Of the material below, only the lines from the line containing "yang putus sering" down to the line containing "menyertai diri pemimpi." belong in the answer, written out exactly.

━━━━

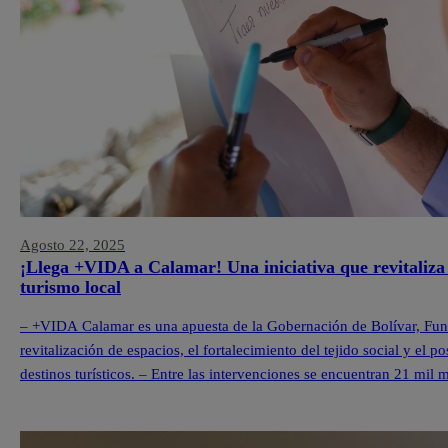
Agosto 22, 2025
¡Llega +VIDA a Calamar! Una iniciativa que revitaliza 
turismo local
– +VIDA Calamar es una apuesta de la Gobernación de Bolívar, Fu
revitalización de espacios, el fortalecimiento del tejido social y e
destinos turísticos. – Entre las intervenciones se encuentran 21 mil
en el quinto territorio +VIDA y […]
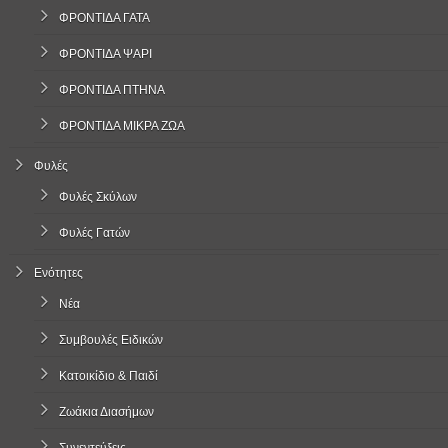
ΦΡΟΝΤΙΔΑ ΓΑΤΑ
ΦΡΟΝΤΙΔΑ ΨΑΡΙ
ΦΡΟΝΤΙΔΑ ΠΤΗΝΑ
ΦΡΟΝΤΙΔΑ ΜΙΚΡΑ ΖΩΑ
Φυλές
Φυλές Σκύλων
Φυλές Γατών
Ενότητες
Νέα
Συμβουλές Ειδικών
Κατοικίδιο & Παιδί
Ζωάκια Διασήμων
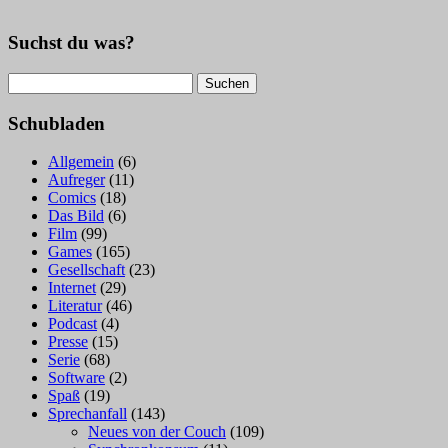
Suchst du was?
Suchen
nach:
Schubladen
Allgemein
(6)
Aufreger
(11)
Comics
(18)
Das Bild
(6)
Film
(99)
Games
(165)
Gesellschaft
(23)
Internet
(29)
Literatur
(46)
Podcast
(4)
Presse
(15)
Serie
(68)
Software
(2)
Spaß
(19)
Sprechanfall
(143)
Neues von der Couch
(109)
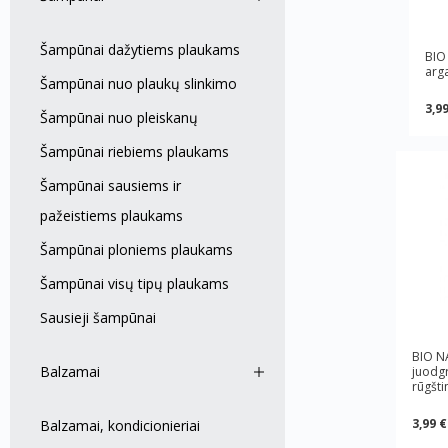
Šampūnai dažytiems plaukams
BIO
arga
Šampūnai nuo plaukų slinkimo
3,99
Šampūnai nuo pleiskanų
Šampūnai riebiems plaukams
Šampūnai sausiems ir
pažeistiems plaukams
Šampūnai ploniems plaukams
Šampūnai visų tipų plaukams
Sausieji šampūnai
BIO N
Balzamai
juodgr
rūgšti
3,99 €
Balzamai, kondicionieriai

━━━━

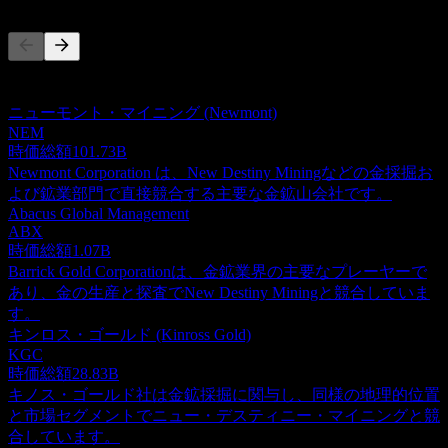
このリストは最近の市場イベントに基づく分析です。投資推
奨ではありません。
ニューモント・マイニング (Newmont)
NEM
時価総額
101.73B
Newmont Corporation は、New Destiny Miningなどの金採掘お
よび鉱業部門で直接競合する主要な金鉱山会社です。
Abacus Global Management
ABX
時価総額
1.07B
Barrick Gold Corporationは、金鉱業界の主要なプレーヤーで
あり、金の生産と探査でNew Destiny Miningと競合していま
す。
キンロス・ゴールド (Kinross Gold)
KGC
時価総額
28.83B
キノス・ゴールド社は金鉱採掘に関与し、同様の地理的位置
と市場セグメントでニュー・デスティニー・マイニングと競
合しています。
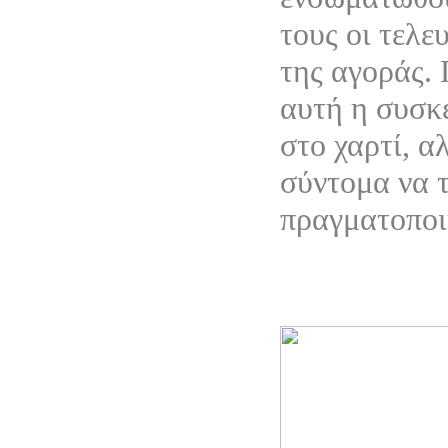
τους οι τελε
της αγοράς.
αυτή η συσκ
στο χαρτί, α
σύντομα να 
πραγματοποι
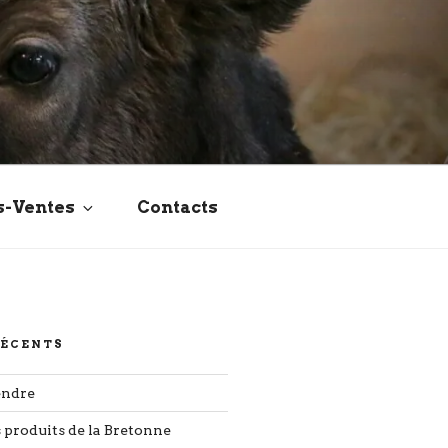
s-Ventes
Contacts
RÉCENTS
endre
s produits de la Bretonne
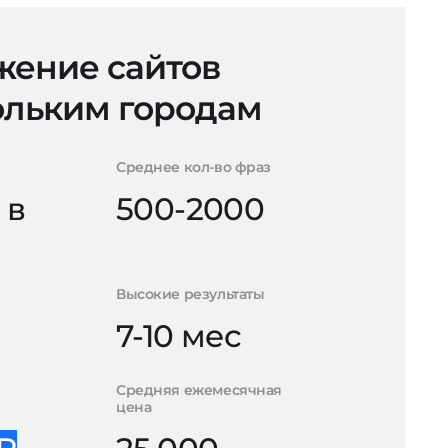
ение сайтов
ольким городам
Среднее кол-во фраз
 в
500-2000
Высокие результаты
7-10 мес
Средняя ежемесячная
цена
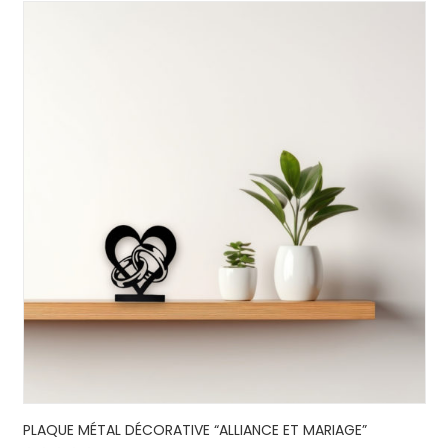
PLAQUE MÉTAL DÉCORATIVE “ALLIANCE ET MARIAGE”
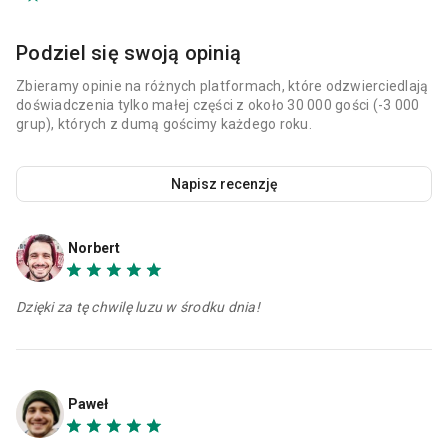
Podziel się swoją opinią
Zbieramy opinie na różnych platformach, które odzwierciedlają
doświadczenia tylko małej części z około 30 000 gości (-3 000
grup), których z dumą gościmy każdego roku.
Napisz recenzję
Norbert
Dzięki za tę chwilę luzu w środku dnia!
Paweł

━━━━

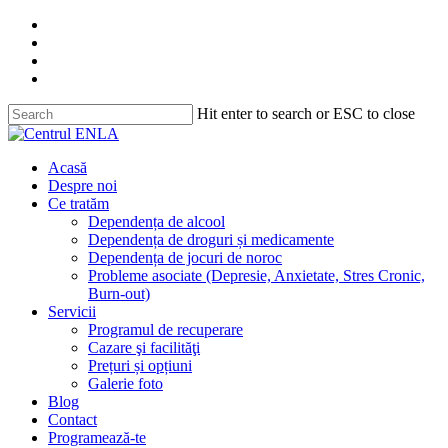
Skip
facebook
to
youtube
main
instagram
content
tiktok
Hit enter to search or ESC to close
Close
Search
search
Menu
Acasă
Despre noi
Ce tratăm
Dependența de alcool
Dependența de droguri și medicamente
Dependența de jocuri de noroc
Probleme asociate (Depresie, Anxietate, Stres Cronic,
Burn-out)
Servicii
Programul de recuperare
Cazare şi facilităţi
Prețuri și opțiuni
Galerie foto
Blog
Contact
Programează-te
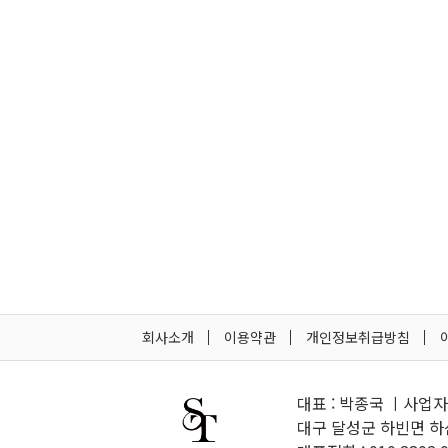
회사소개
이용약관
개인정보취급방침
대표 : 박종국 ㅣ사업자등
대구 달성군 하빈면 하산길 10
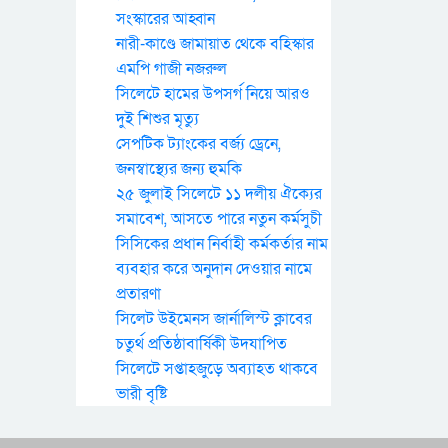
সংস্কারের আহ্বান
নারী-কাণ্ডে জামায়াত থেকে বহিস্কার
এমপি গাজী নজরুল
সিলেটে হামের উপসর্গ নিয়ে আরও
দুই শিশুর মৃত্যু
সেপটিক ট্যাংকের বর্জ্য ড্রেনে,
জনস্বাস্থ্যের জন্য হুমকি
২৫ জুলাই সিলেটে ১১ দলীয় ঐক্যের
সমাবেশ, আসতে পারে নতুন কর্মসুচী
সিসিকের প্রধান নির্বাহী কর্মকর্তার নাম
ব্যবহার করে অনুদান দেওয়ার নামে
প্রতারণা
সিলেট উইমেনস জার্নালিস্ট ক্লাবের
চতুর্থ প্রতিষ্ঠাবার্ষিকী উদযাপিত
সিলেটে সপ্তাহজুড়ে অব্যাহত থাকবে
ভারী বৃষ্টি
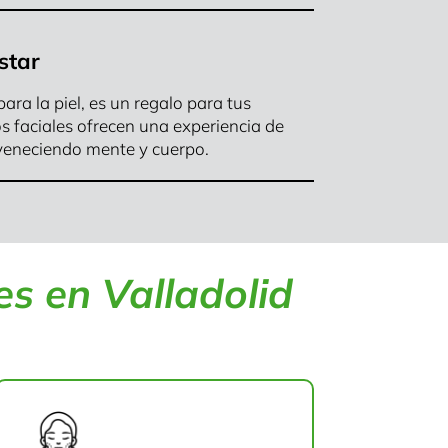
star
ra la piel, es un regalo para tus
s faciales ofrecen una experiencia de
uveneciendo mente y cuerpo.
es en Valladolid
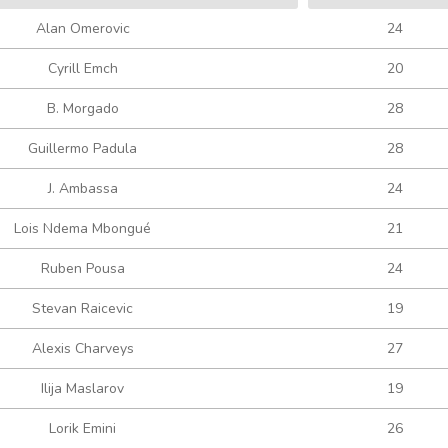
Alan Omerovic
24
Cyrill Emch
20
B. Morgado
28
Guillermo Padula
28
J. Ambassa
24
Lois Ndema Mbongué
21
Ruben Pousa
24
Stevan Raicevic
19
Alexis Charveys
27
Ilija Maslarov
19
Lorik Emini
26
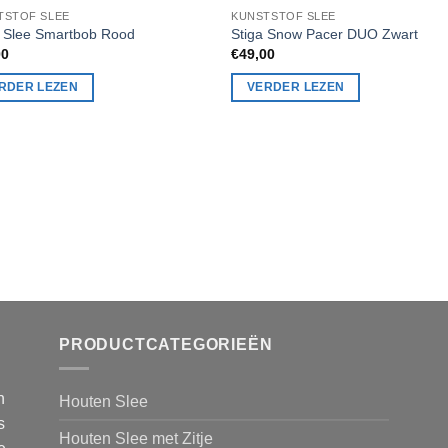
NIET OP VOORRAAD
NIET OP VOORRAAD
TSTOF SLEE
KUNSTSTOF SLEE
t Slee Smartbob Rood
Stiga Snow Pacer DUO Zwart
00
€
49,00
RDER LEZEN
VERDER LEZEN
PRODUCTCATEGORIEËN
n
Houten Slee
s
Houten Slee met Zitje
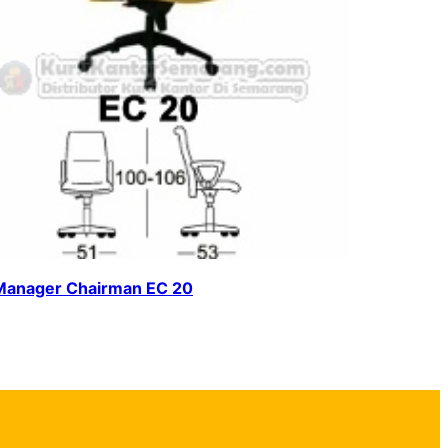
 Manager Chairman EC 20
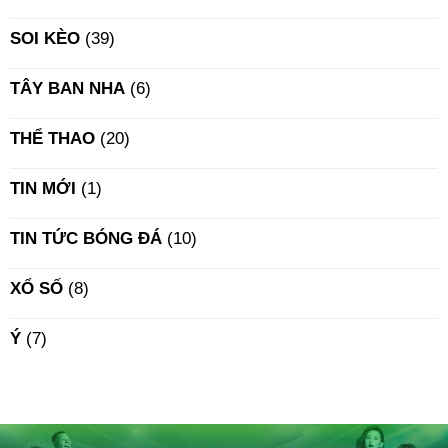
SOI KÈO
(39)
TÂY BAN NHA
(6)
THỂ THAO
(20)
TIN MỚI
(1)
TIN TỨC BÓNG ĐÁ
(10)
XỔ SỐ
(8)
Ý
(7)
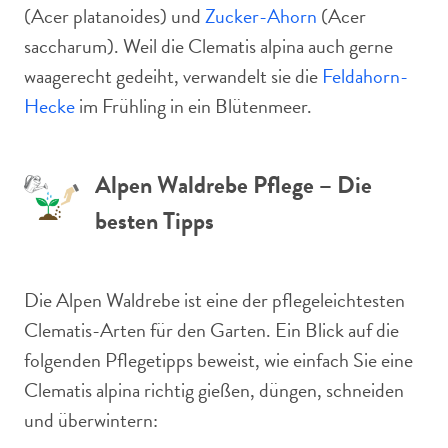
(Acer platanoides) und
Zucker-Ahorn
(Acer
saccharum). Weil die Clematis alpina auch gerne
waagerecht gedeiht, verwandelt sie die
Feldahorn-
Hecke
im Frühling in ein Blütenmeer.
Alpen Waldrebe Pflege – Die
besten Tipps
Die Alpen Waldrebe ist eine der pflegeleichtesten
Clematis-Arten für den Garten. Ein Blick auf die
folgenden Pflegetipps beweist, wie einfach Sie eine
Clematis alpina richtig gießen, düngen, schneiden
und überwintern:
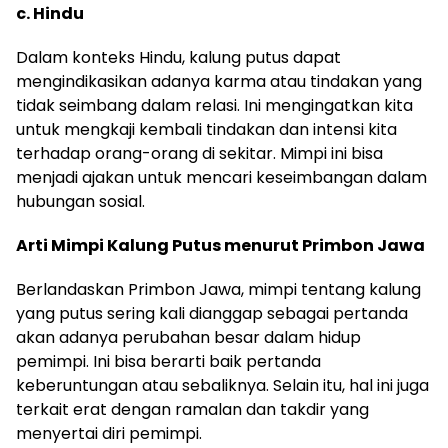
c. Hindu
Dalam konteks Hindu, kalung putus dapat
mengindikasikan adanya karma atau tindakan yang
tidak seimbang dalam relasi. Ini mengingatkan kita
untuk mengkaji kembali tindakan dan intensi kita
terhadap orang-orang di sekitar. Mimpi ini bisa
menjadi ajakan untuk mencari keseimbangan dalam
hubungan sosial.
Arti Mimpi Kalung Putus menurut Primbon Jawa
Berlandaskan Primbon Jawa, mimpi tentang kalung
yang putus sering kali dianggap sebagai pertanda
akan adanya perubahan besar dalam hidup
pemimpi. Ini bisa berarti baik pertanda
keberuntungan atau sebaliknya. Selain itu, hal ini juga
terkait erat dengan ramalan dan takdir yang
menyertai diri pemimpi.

━━━━

Exercise output ::
yang putus sering kali dianggap sebagai pertanda
akan adanya perubahan besar dalam hidup
pemimpi. Ini bisa berarti baik pertanda
keberuntungan atau sebaliknya. Selain itu, hal ini juga
terkait erat dengan ramalan dan takdir yang
menyertai diri pemimpi.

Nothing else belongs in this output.